> _Problem to work on_: Omit the images and retype the records verbatim.

[Page images and extracted text]

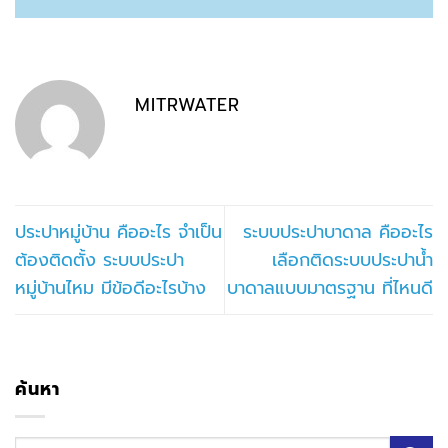
MITRWATER
ประปาหมู่บ้าน คืออะไร จำเป็น
ระบบประปาบาดาล คืออะไร
ต้องติดตั้ง ระบบประปา
เลือกติดระบบประปาน้ำ
หมู่บ้านไหม มีข้อดีอะไรบ้าง
บาดาลแบบมาตรฐาน ที่ไหนดี
ค้นหา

> _Written solution_:
MITRWATER
ประปาหมู่บ้าน คืออะไร จำเป็น
ระบบประปาบาดาล คืออะไร
ต้องติดตั้ง ระบบประปา
เลือกติดระบบประปาน้ำ
หมู่บ้านไหม มีข้อดีอะไรบ้าง
บาดาลแบบมาตรฐาน ที่ไหนดี
ค้นหา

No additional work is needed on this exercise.